Your task is to work out how many lines in the data include the word "menjaga". Reply with the number alone.

>>>>

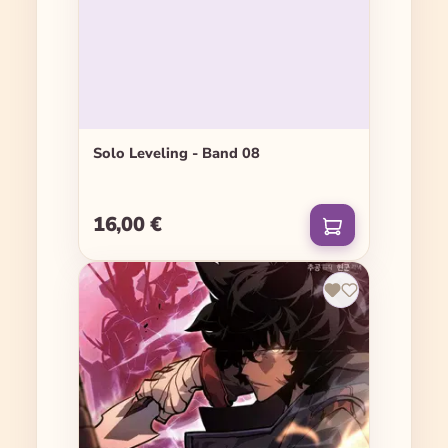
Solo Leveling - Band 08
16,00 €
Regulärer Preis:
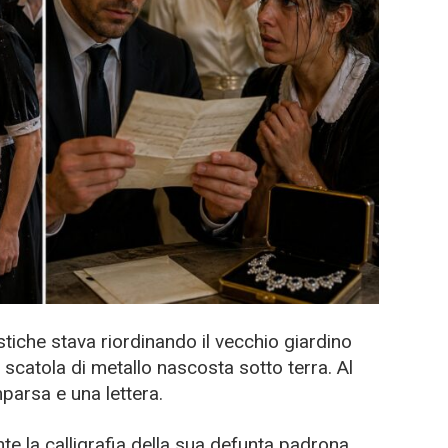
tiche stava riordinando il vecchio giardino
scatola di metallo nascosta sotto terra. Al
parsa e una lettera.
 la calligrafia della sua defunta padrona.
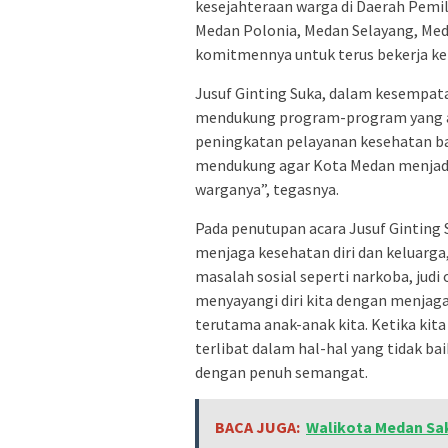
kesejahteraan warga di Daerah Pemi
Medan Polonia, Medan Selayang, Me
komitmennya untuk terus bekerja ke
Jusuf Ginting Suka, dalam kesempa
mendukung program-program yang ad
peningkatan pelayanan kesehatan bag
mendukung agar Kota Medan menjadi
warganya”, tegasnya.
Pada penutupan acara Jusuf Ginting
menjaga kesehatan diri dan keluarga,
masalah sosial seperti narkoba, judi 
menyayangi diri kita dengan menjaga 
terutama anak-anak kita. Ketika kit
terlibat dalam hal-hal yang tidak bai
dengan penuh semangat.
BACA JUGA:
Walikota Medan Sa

<<<<
>>>>

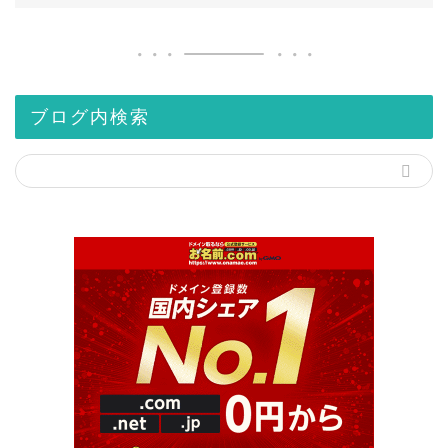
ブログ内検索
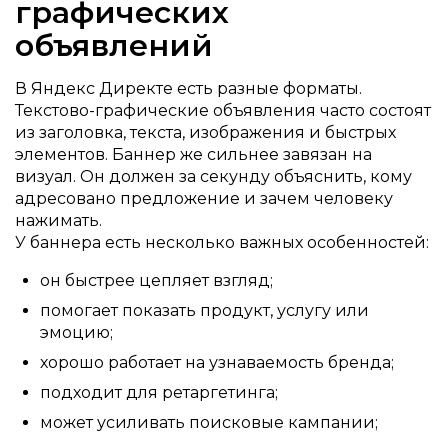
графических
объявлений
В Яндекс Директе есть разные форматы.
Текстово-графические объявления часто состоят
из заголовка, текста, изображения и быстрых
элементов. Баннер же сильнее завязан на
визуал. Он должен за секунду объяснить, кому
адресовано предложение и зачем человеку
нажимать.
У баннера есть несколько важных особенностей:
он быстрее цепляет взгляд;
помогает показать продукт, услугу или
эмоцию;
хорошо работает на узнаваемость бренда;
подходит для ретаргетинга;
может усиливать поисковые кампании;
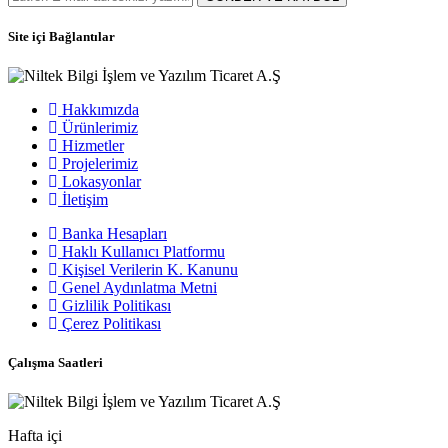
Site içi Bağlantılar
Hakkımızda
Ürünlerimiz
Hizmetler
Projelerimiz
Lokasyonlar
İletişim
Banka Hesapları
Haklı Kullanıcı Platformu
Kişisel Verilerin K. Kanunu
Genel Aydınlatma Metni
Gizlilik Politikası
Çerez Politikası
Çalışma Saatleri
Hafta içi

<<<<

# Response to the exercise:
2